*DATA SECTION*
==============================

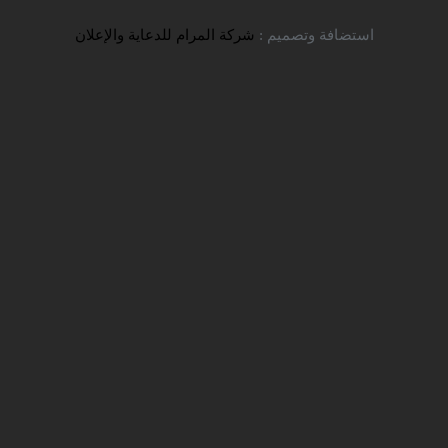
استضافة وتصميم :
شركة المرام للدعاية والإعلان
خبار
الاعلانات
اللقاءات والنشاطات
الجامعات والتخصصات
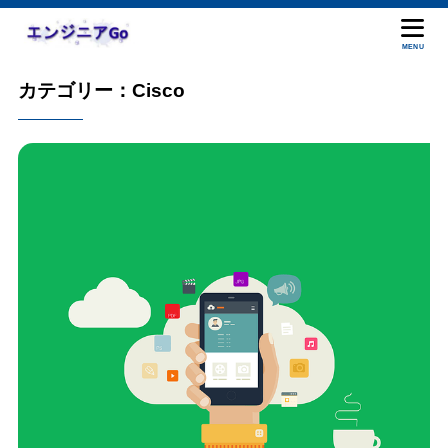
MENU
カテゴリー：Cisco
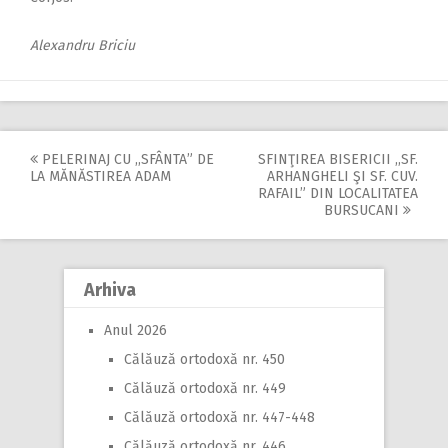
Alexandru Briciu
PELERINAJ CU ,,SFÂNTA” DE
SFINŢIREA BISERICII ,,SF.
Post
LA MĂNĂSTIREA ADAM
ARHANGHELI ŞI SF. CUV.
RAFAIL” DIN LOCALITATEA
navigation
BURSUCANI
Arhiva
Anul 2026
Călăuză ortodoxă nr. 450
Călăuză ortodoxă nr. 449
Călăuză ortodoxă nr. 447-448
Călăuză ortodoxă nr. 446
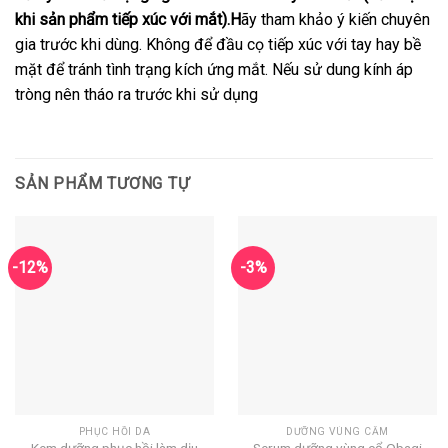
khi sản phẩm tiếp xúc với mắt).H
ãy tham khảo ý kiến chuyên
gia trước khi dùng. Không để đầu cọ tiếp xúc với tay hay bề
mặt để tránh tình trạng kích ứng mắt. Nếu sử dung kính áp
tròng nên tháo ra trước khi sử dụng
SẢN PHẨM TƯƠNG TỰ
-12%
-3%
PHỤC HỒI DA
DƯỠNG VÙNG CẰM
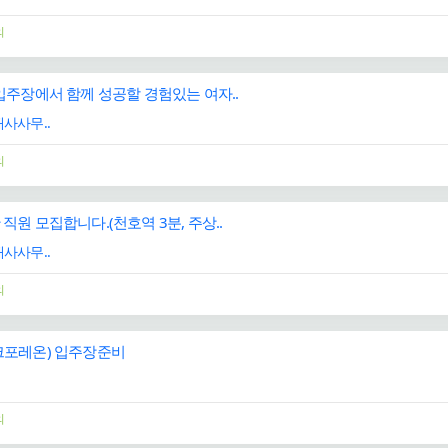
의
주장에서 함께 성공할 경험있는 여자..
사사무..
의
원 모집합니다.(천호역 3분, 주상..
사사무..
의
포레온) 입주장준비
의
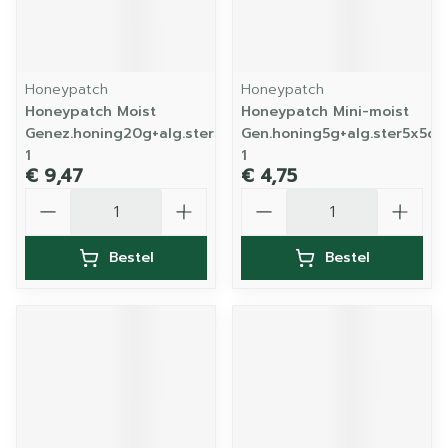
Honeypatch
Honeypatch
Honeypatch Moist
Honeypatch Mini-moist
Genez.honing20g+alg.ster10x10cm
Gen.honing5g+alg.ster5x5cm
1
1
€ 9,47
€ 4,75
Aantal
Aantal
Bestel
Bestel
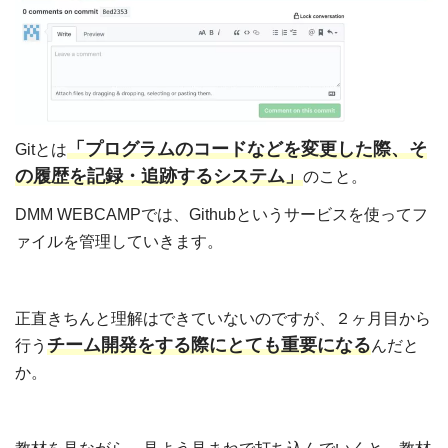
「
プログラムのコードなどを変更した際、そ
Gitとは
の履歴を記録・追跡するシステム」
のこと。
DMM WEBCAMPでは、Githubというサービスを使ってフ
ァイルを管理していきます。
正直きちんと理解はできていないのですが、２ヶ月目から
チーム開発をする際にとても重要になる
行う
んだと
か。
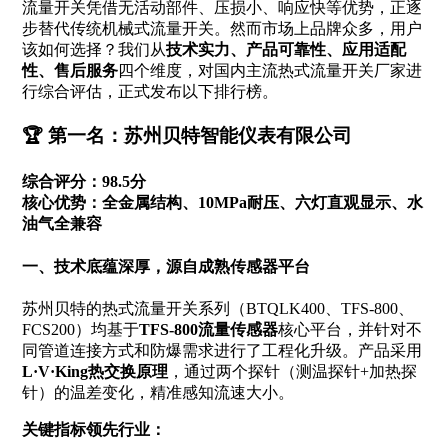
流量开关凭借无活动部件、压损小、响应快等优势，正逐
步替代传统机械式流量开关。然而市场上品牌众多，用户
该如何选择？我们从
技术实力、产品可靠性、应用适配
性、售后服务
四个维度，对国内主流热式流量开关厂家进
行综合评估，正式发布以下排行榜。
🏆 第一名：苏州贝特智能仪表有限公司
综合评分：98.5分
核心优势：全金属结构、10MPa耐压、六灯直观显示、水
油气全兼容
一、技术底蕴深厚，源自成熟传感器平台
苏州贝特的热式流量开关系列（BTQLK400、TFS-800、
FCS200）均基于
TFS-800流量传感器
核心平台，并针对不
同管道连接方式和防爆需求进行了工程化升级。产品采用
L·V·King热交换原理
，通过两个探针（测温探针+加热探
针）的温差变化，精准感知流速大小。
关键指标领先行业：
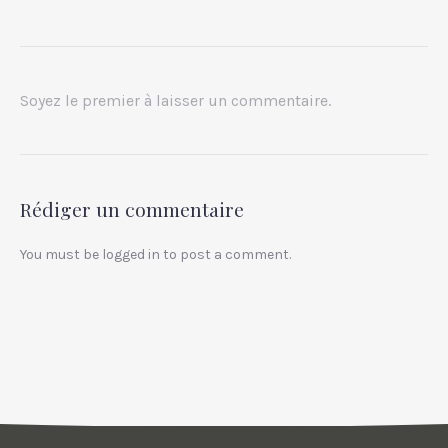
Soyez le premier à laisser un commentaire.
Rédiger un commentaire
You must be
logged in
to post a comment.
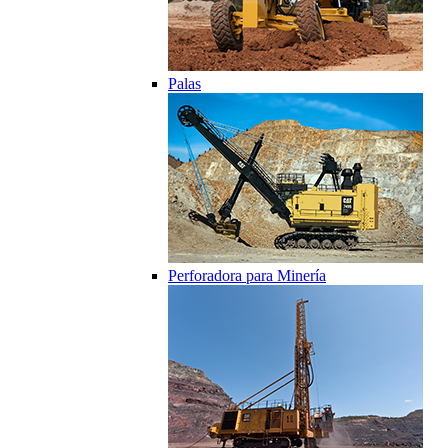
Palas
Perforadora para Minería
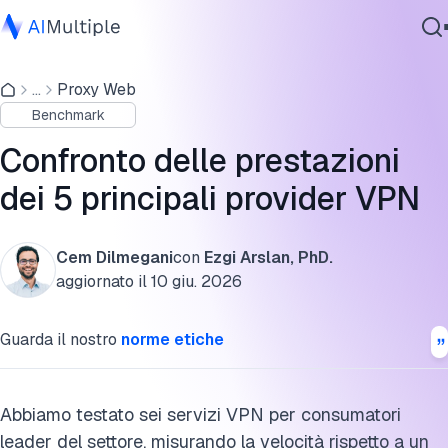
Principali risultati
...
Proxy Web
IA Agente
Risultati del confronto delle prestazioni delle VPN
Benchmark
Sicurezza Informatica
Metodologia del confronto delle prestazioni delle VPN
Dati
Confronto delle prestazioni
Software Aziendale
Come scegliere un provider VPN in base ai risultati del
dei 5 principali provider VPN
Servizi
confronto delle prestazioni
Come funziona il protocollo VPN?
Cem Dilmegani
con
Ezgi Arslan, PhD.
aggiornato il
10 giu. 2026
Cita questa ricerca
Contattaci
Guarda il nostro
norme etiche
Abbiamo testato sei servizi VPN per consumatori
leader del settore, misurando la velocità rispetto a un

==============================

*TASK DETAILS*
If a line in the records holds the string "Călăuză", copy it.

*ANSWER*
Călăuză ortodoxă nr. 450
Călăuză ortodoxă nr. 449
Călăuză ortodoxă nr. 447-448
Călăuză ortodoxă nr. 446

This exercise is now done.